As Funções de um banco central passam por implementar a política monetária através do controlo da massa monetária, gestão das reservas monetárias (ouro e divisas), regular e supervisionar o sector bancário, estabelecer as taxas de juro de referência e, por vezes, a taxa de câmbio, controlar a inflação e promover o crescimento económico. O BCE está mais centrado na estabilidade de preços (taxa de inflação à volta dos 2%), a Reserva Federal dos EUA mais focalizada no crescimento económico e o Banco de Portugal está limitado à crucial tarefa de regulação e supervisão do sistema bancário.
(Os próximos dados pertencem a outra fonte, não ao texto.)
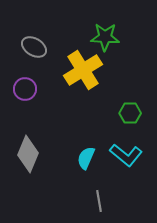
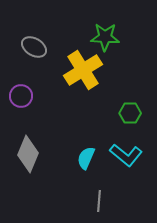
purple circle: moved 4 px left, 7 px down
gray line: rotated 15 degrees clockwise
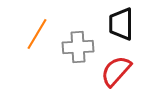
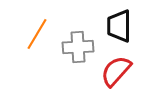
black trapezoid: moved 2 px left, 2 px down
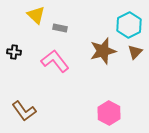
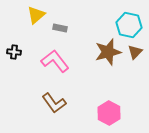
yellow triangle: rotated 36 degrees clockwise
cyan hexagon: rotated 20 degrees counterclockwise
brown star: moved 5 px right, 1 px down
brown L-shape: moved 30 px right, 8 px up
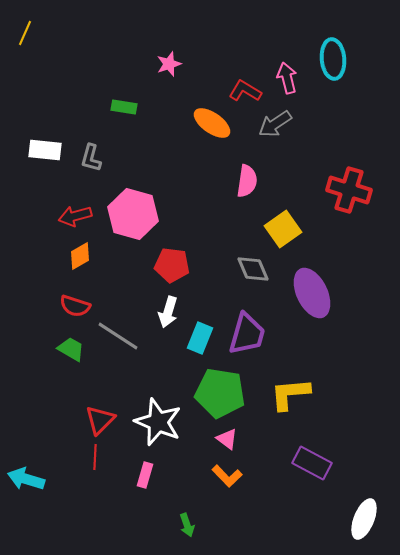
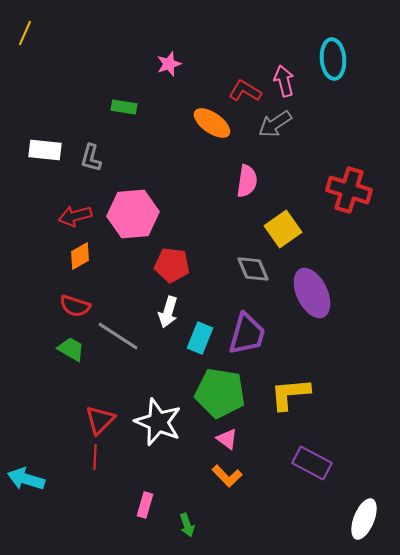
pink arrow: moved 3 px left, 3 px down
pink hexagon: rotated 21 degrees counterclockwise
pink rectangle: moved 30 px down
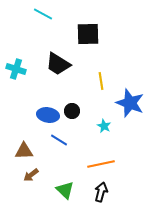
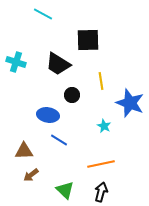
black square: moved 6 px down
cyan cross: moved 7 px up
black circle: moved 16 px up
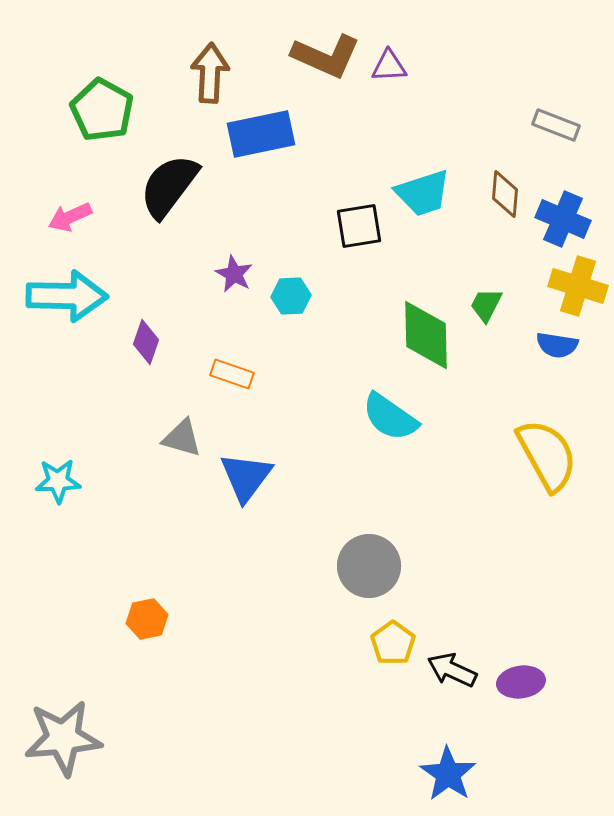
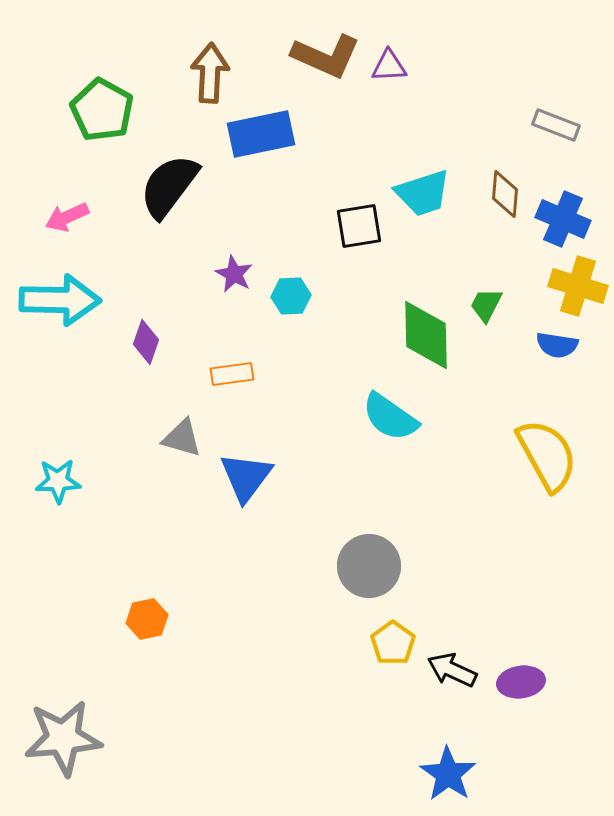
pink arrow: moved 3 px left
cyan arrow: moved 7 px left, 4 px down
orange rectangle: rotated 27 degrees counterclockwise
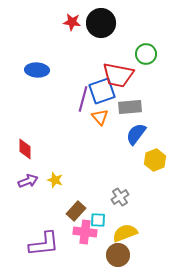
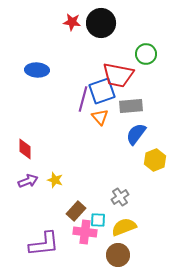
gray rectangle: moved 1 px right, 1 px up
yellow semicircle: moved 1 px left, 6 px up
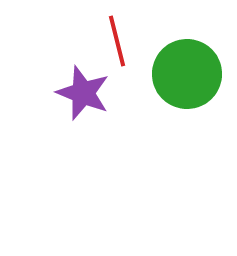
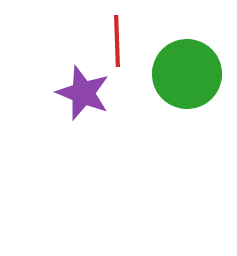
red line: rotated 12 degrees clockwise
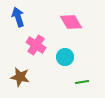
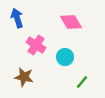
blue arrow: moved 1 px left, 1 px down
brown star: moved 4 px right
green line: rotated 40 degrees counterclockwise
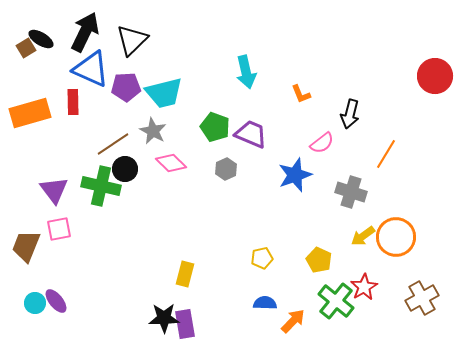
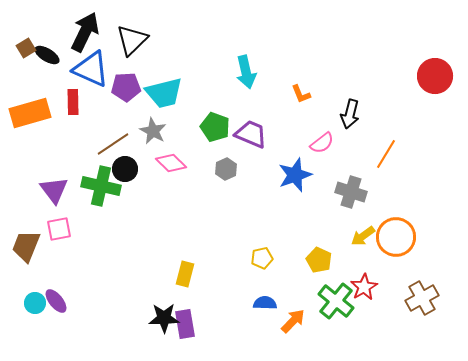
black ellipse at (41, 39): moved 6 px right, 16 px down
Os bancos necessitam de manter uma certa percentagem dos seus activos como capital, percentagem essa geralmente definida pelo banco central e de acordo com o Bank for International Settlements (BIS). O limite mínimo é uma percentagem, com base no novo acordo de Basileia, dos activos ajustados pelo risco. O outro poder significativo do banco central é estabelecer os requisitos de reservas do sistema bancário. Ao exigir que uma determinada percentagem do passivo seja detida como depósitos junto do banco central, isto diminui o efeito multiplicador do sistema bancário e permite controlar o crescimento da massa monetária. O principal objectivo de manter uma percentagem do passivo como activos fortemente líquidos é evitar “bank runs” – corrida aos depósitos por parte dos clientes - onde o banco teria dificuldade em responder no curto prazo a pedidos de levantamento de depósitos. A reserva legal da Fed tem em conta os montantes depositados e os prazos. Para montantes inferiores a 10.7 milhões de dólares (USD) a reserva legal é de 0%, entre 10.7 e 55.2 milhões de USD a reserva legal é de 3%, para montantes superiores a 55.2 a reserva é de 10%. Para depósito à ordem ou a prazo igual ou inferior a 2 anos a reserva legal é de 10%, para depósitos que não podem ser mobilizados com facilidade a taxa de reserva legal é de 0%. O BCE para responsabilidades com prazo igual ou inferior a 2 anos estão sujeitas ao coeficiente de 2%, sendo 0% para os restantes. Activos com muita liquidez têm que ter uma reserva mínima maior do que activos menos líquidos, como a quase-moeda que tem entraves à mobilização. O Banco Central da China utiliza a reserva legal como um dos principais instrumentos de política monetária, alterando a percentagem várias vezes ao ano, a última foi no início de Dezembro, e subiu em 0.5 ponto percentual para 18.5%.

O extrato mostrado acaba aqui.